──────── THE RECORDS ────────

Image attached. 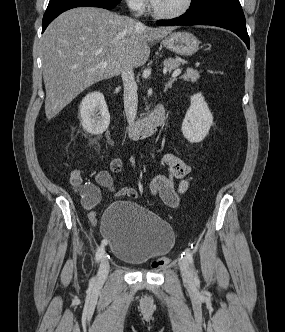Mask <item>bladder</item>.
I'll use <instances>...</instances> for the list:
<instances>
[{"mask_svg":"<svg viewBox=\"0 0 285 332\" xmlns=\"http://www.w3.org/2000/svg\"><path fill=\"white\" fill-rule=\"evenodd\" d=\"M101 233L111 254L130 265L164 254L174 243V233L168 223L129 201H115L106 208Z\"/></svg>","mask_w":285,"mask_h":332,"instance_id":"31cf9c89","label":"bladder"}]
</instances>
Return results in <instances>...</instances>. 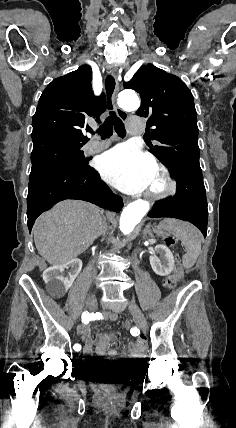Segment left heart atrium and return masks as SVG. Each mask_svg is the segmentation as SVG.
I'll return each instance as SVG.
<instances>
[{"instance_id":"left-heart-atrium-1","label":"left heart atrium","mask_w":236,"mask_h":428,"mask_svg":"<svg viewBox=\"0 0 236 428\" xmlns=\"http://www.w3.org/2000/svg\"><path fill=\"white\" fill-rule=\"evenodd\" d=\"M100 173L104 180L129 194L145 191L155 173L153 161L139 149L118 145L101 160Z\"/></svg>"}]
</instances>
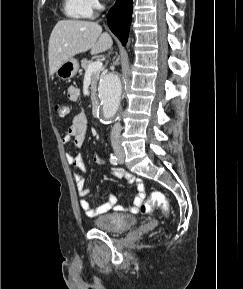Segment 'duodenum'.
Here are the masks:
<instances>
[{"instance_id":"410a0bca","label":"duodenum","mask_w":243,"mask_h":289,"mask_svg":"<svg viewBox=\"0 0 243 289\" xmlns=\"http://www.w3.org/2000/svg\"><path fill=\"white\" fill-rule=\"evenodd\" d=\"M92 113L95 117L100 115V102L97 99L92 102Z\"/></svg>"}]
</instances>
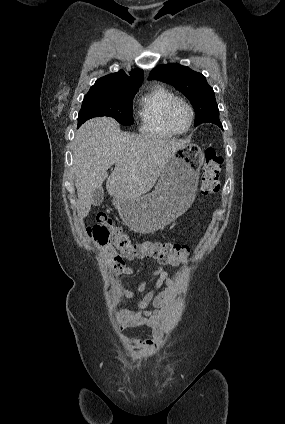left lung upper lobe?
I'll return each mask as SVG.
<instances>
[{"label": "left lung upper lobe", "mask_w": 285, "mask_h": 424, "mask_svg": "<svg viewBox=\"0 0 285 424\" xmlns=\"http://www.w3.org/2000/svg\"><path fill=\"white\" fill-rule=\"evenodd\" d=\"M149 79L171 84L191 101L196 113L195 127L205 122L217 125L219 110L215 94L201 73L173 63L155 67L151 71Z\"/></svg>", "instance_id": "1"}]
</instances>
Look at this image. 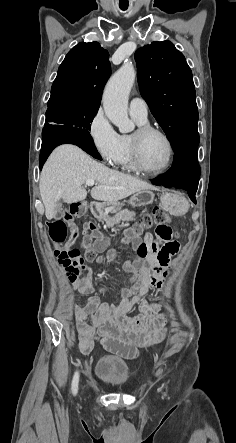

────────

INSTRUCTIONS FOR THE TASK - Reproduce exactly the lines from the one containing "Segment 'duodenum'." through the last line of the records, both included, leaving out every picture.

SOLUTION FOR THIS TASK -
Segment 'duodenum'.
Here are the masks:
<instances>
[{"instance_id":"410a0bca","label":"duodenum","mask_w":243,"mask_h":289,"mask_svg":"<svg viewBox=\"0 0 243 289\" xmlns=\"http://www.w3.org/2000/svg\"><path fill=\"white\" fill-rule=\"evenodd\" d=\"M92 113L95 117L100 115V102L97 99L92 102Z\"/></svg>"}]
</instances>
left lung upper lobe?
I'll return each mask as SVG.
<instances>
[{"label": "left lung upper lobe", "mask_w": 285, "mask_h": 424, "mask_svg": "<svg viewBox=\"0 0 285 424\" xmlns=\"http://www.w3.org/2000/svg\"><path fill=\"white\" fill-rule=\"evenodd\" d=\"M149 79L171 84L191 101L196 113L195 127L205 122L217 125L219 110L215 94L201 73L173 63L155 67L151 71Z\"/></svg>", "instance_id": "1"}]
</instances>
Look at this image. 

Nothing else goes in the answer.